Nosotros, los nuestros

Mestalla se ha convertido en el bastión más rebelde, en la salida más incómoda para el Madrid

Los jugadores del Valencia CF celebran un gol contra el Madrid en Mestalla

Los jugadores del Valencia CF celebran un gol contra el Madrid en Mestalla / JM LÓPEZ

Vicent Chilet

Vicent Chilet

Los más de 800.000 mensajes contra Peter Federico con un «alto grado de violencia» y connotación racista llenarían cuatro veces la capacidad del Maracaná de 1950, pero no han generado una respuesta mediática a la misma altura, ni tampoco una implicación directa de estelares abanderados contra esa lacra. El racismo se propaga en todas las direcciones, pero su eco circula en diferentes escalas. La estridencia informativa generada en las dos últimas visitas del Real Madrid arrasa con todo y deja toda clase de asuntos damnificados. Entre ellos, los sendos partidos con los que un Valencia, juvenil y heroico, ha plantado cara al conjunto de Ancelotti, que ni en mayo ni en marzo logró arrancar una victoria. En el momento más imprevisto, con el escenario aplanado para dibujar la relación condescendiente de otras épocas, coincidentes con un Valencia lejos de los títulos, Mestalla no se ha convertido en el balneario, acorde con las ofrendas del nuevo tiempo político. Al contrario, se ha erigido en el bastión más rebelde, en el desplazamiento más incómodo de los merengues.
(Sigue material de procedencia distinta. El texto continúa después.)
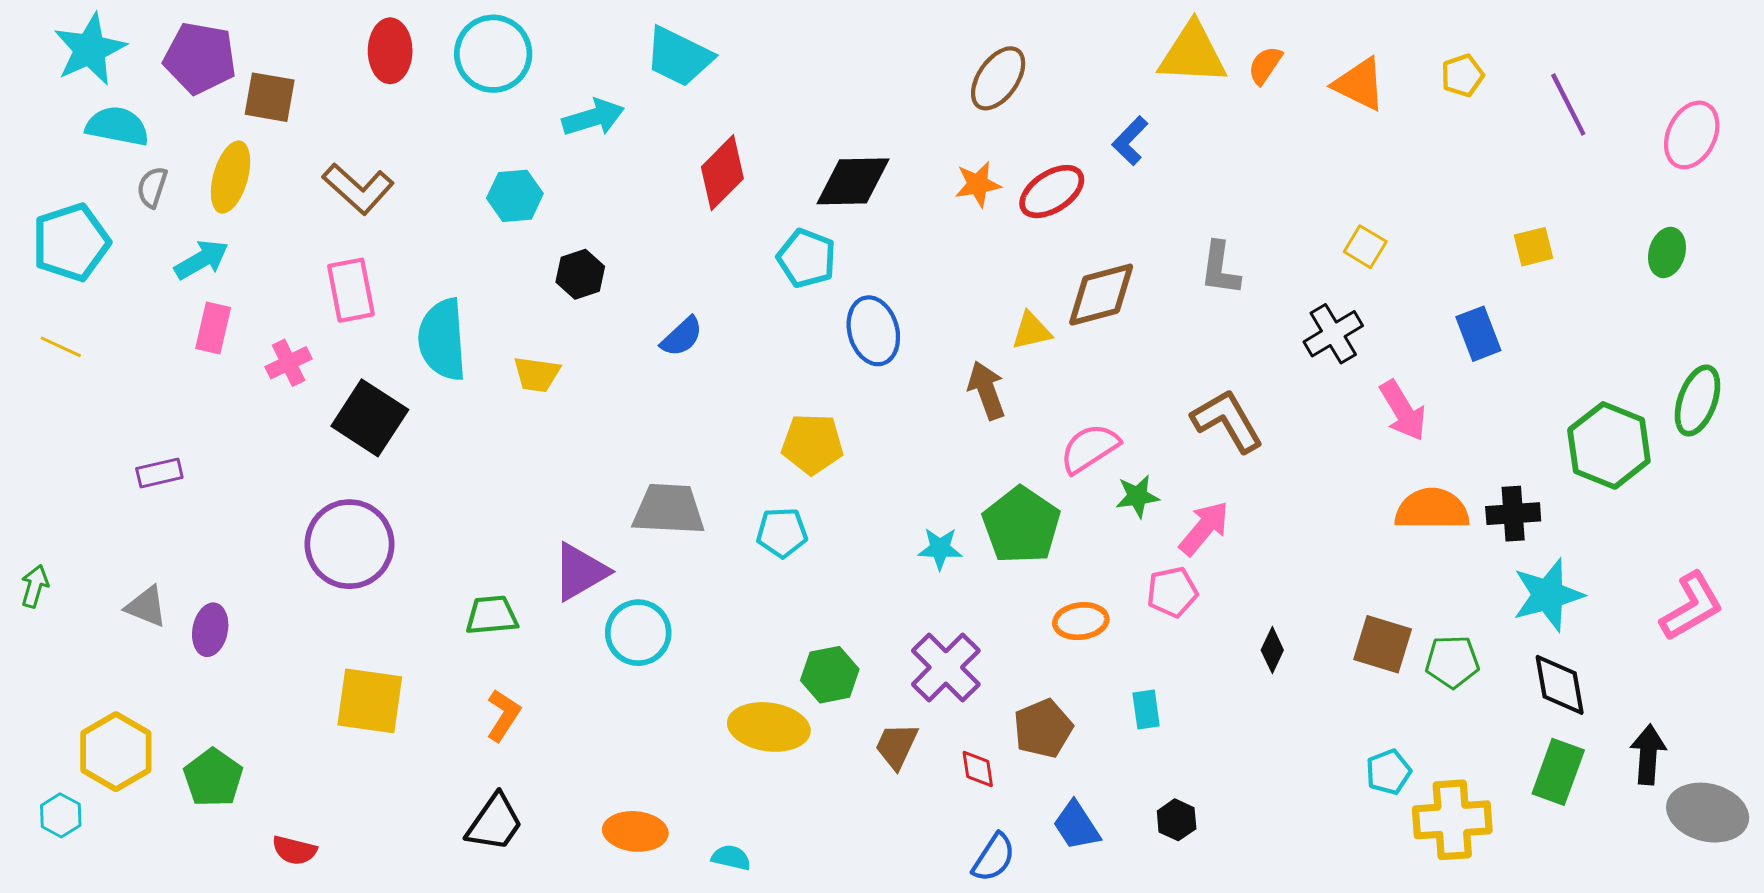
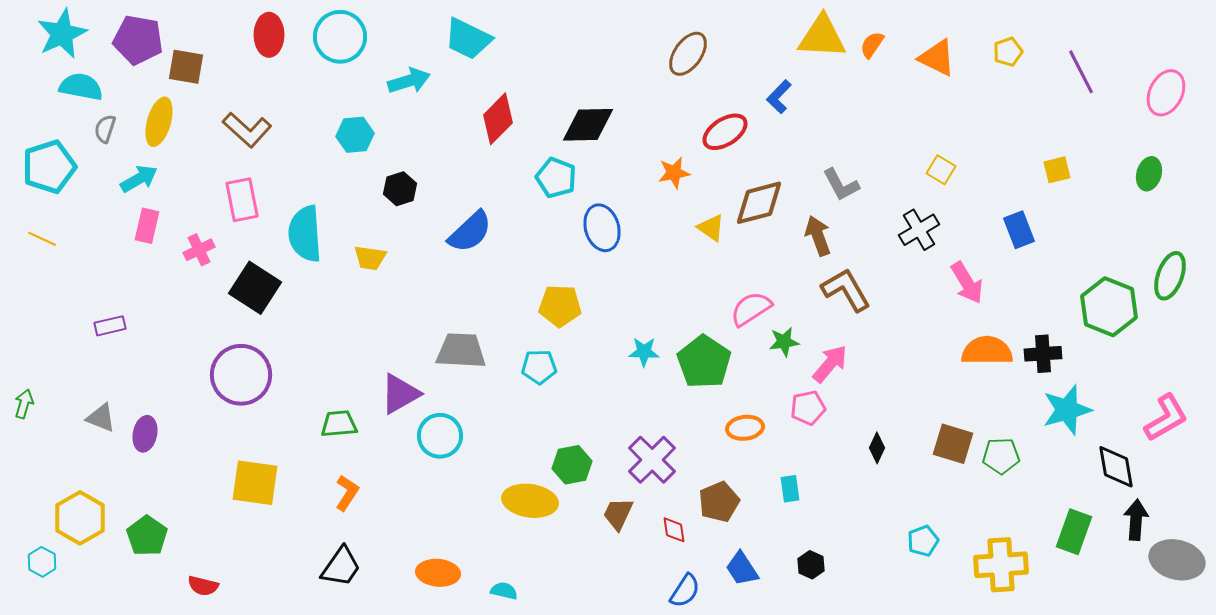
orange star: (978, 184) -> (674, 173), moved
gray L-shape: (1220, 268) -> (841, 185), turned -36
yellow triangle: (1031, 331) -> (711, 228), turned 48
blue semicircle: (682, 337) -> (470, 232), size x1.5
brown arrow: (986, 390) -> (818, 236), moved
cyan star: (940, 548) -> (644, 352), moved
black diamond: (1560, 685) -> (1116, 467), moved
cyan pentagon: (1388, 772) -> (923, 541), moved

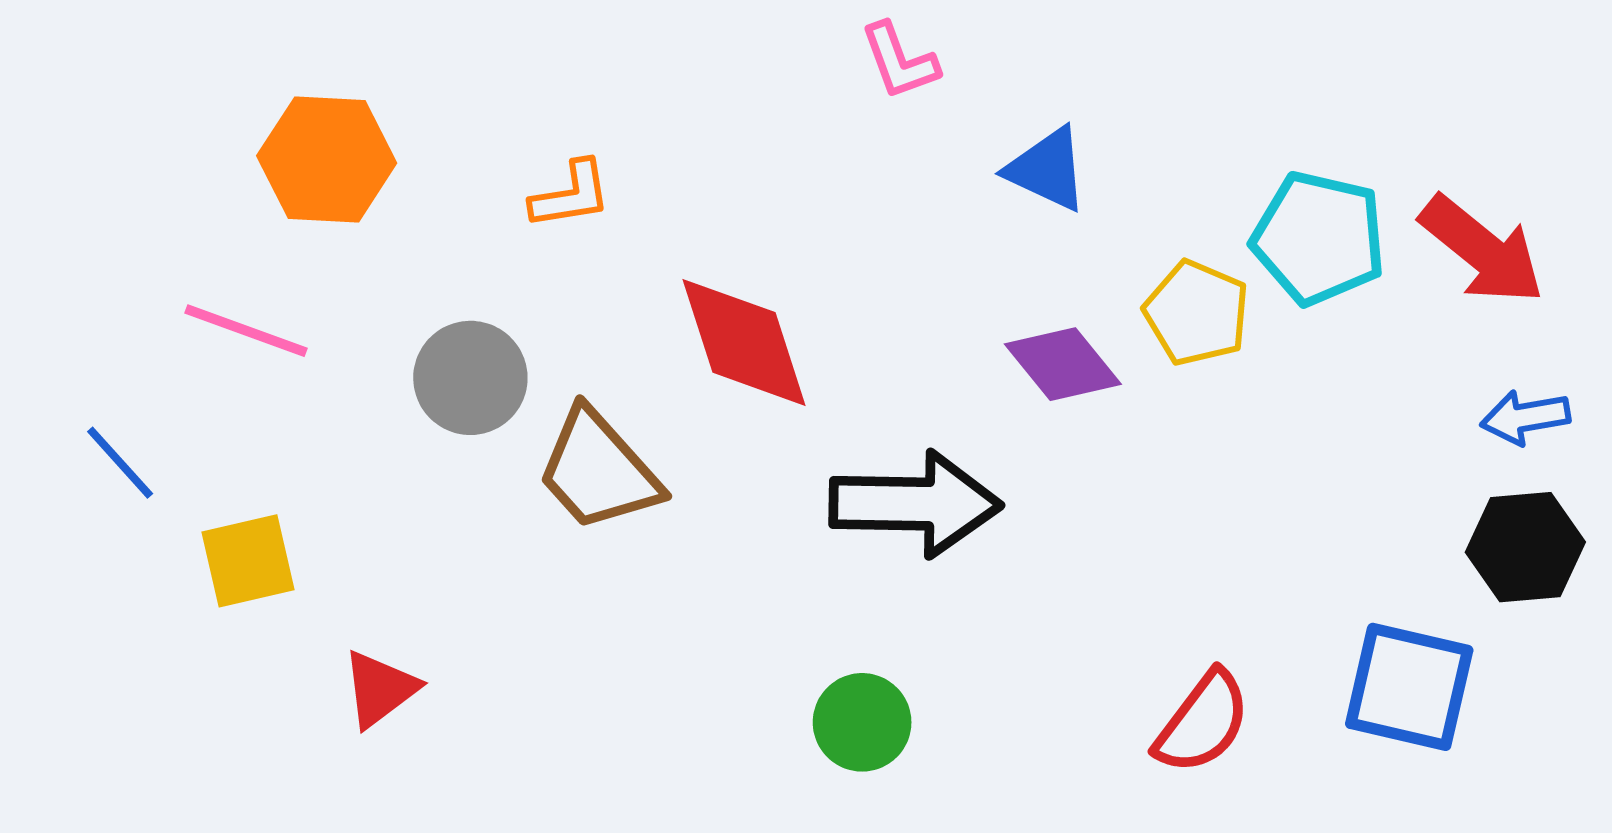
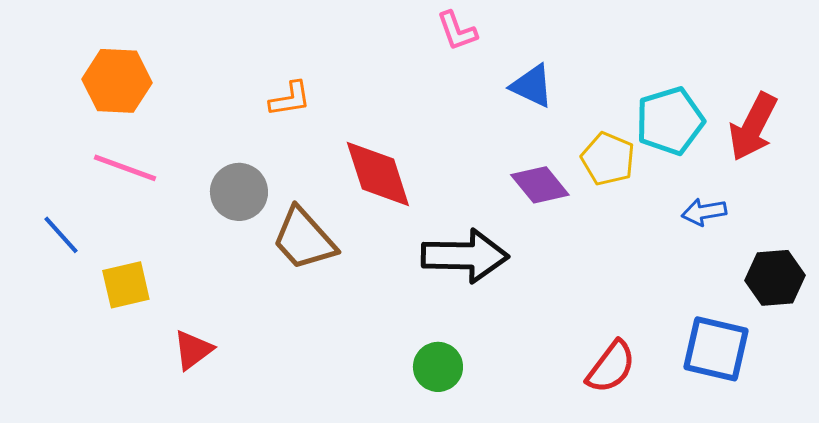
orange hexagon: (327, 159) -> (117, 81), moved
cyan pentagon: (1319, 238) -> (670, 121), turned -30
red arrow: (1482, 250) -> (753, 127), turned 78
blue arrow: (1525, 417) -> (704, 212), moved

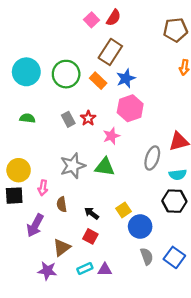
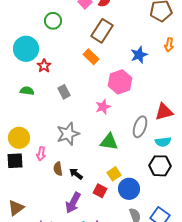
green circle: (66, 74) -> (53, 21), moved, size x0.7
blue star: (126, 78) -> (139, 55), moved
red star: (88, 118) -> (44, 66), moved
green triangle: (105, 167) -> (109, 142), moved
black arrow: (91, 213) -> (76, 174), moved
purple arrow: (35, 225) -> (73, 203), moved
red square: (90, 236) -> (100, 191), moved
brown triangle: (62, 248) -> (16, 208), moved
De aquel mayo dramático, tan lejos de los mayos de Saint Denis y San Siro, a este marzo siempre refundacional. En la calle más contestataria, en la grada más fiel y en el césped, en el que late un equipo de alma desbocada. Lo observo en mi entorno. Desde el espectador más desencantado, coleccionista de momentos que no volverán, a la chavalada que no vio el doblete, pero que ocupa una quinta parte de un Mestalla siempre lleno. Pero todos coinciden en el grado de identificación puro que les transmite este Valencia de Baraja ¿Qué necesitamos para sentirnos representados en un colectivo? La creencia extendida apunta a las expectativas, a la ilusión y a todos esos golosos ingredientes que nos llevaron a silbar a presidentes honrados y a acusar de aburridos a entrenadores eficientes. Y casi nunca como ahora ha persistido la feliz percepción de que estos jugadores «son los nuestros». Un bloque que desde la supervivencia y el sufrimiento ha adquirido una competitividad envidiable. Desde mediados de los 80, los años de plomo, que no se asistía a esa armonización entre equipo e hinchada, sin promesas de por medio. Me lo confirmó el camarada Peio Bort, radiante de ver a su hijo Lucas tan entregado a la causa en esta época de estrecheces, igual que él lo estaba en el 86. 

Son los nuestros. Un vestuario en el que no se detectan aparentes familias pero que ha madurado a la carrera y soportando todas las embestidas: las externas de los rivales y sobre todo las internas de una gestión alejada de la altura del compromiso de los nanos. El orgullo casi amateur de Sergi Canós. La compenetración huracanada de actores llamados a ser secundarios. La referencia de Gayà, leal como Arias, Fernando y Subirats. Esa intuición canchera de Hugo Duro para cabecear a gol un remate mordido, descoser a toda una defensa rival dejando pasar una pelota y cambiando el destino de todo un partido exigiéndole a Gil Manzano, con el corazón en la garganta, que pitase el final.

Honor a este equipo de amigos, que celebra los goles igual que se protege de las desgracias, en abrazos grupales sin distinciones. Fíjense en las fotos posteriores a cada gol. O en la fraternidad en torno a Diakhaby, el compañero caído. Por más que se acumulen ventas, infortunios y rodillos mediáticos, más irreductibles parecen. Más se asemejan a la masa social insurrecta ante el mapa accionarial. Nosotros, los nuestros.